King cake - Mardi Gras museum
King cake – Mardi Gras museum


1:00 p.m.Mardi Gras museum – to celebrate a huge part of this city’s culture, the Mardi Gras museum in the Central School provides a snapshot of the history surrunding Mardi Gras celebrations in Lake Charles.

  • Decorate and partake in delicious King Cake. I did not find the baby for good luck for the year, but boy was the cake yummy!




Louisiana Spirits distillery - photo: Craig Distl
Louisiana Spirits distillery – photo: Craig Distl


3:00 p.m. – Louisiana Spirits Distillery – Producers of Bayou Rum that uses 100% natural unrefined Louisiana cane sugar and molasses. It is also the largest private label rum in the U.S.

  • Satsuma Rum – citrus flavor
  • Silver Rum
  • Spiced Rum

What!? A girl needs something to wash down all this food — 80 proof rum ought to do it!






Beef Wellington - La Truffe Savage
Beef Wellington – La Truffe Savage

6:00 p.m.La Truffe Savage – A fine dining experience offering food and wine pairings for refined taste buds.
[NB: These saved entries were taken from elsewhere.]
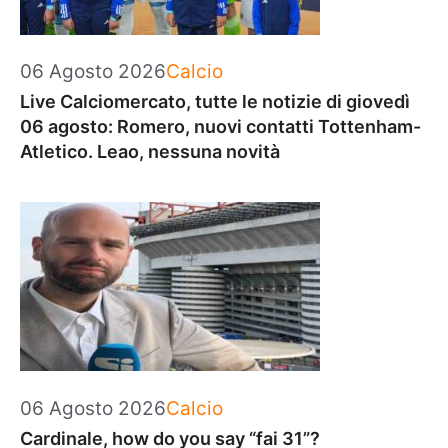
Categorie
06 Agosto 2026
Calcio
Live Calciomercato, tutte le notizie di giovedì
06 agosto: Romero, nuovi contatti Tottenham-
Atletico. Leao, nessuna novità
Categorie
06 Agosto 2026
Calcio
Cardinale, how do you say “fai 31”?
  • Double duck Consomme en Croute paired with Krupp Brothers “The Doctor,” Napa 2011
  • Baked Wild Gulf Red Snapper with saffron risotto paired with Krupp Brothers Chardonnay, Napa 2010
  • Prime Beef Wellington paired with Krupp Brothers Black Bart Syrah, Stagecoach Vineyard, Napa 2009
  • Field Greens and Maytag Blue Cheese with Roasted Tomato paired with Krupp Brothers Veraison Red, Napa 2008
  • Gelato Ciacollatto / Chocolate Oblivion Truffle Torte / White Chocolate Mousse paired with Krupp Brothers Veraison, Cabernet Sauvignon, Stagecoach Vineyard, Napa 2008


This was an indulgent 24 hours in Lake Charles trying new food and making new friends. If you love trying food and looking for a little Lagniappe (a little something extra) on your next adventure- I say hit Lake Charles, Louisiana. It doesn’t disappoint!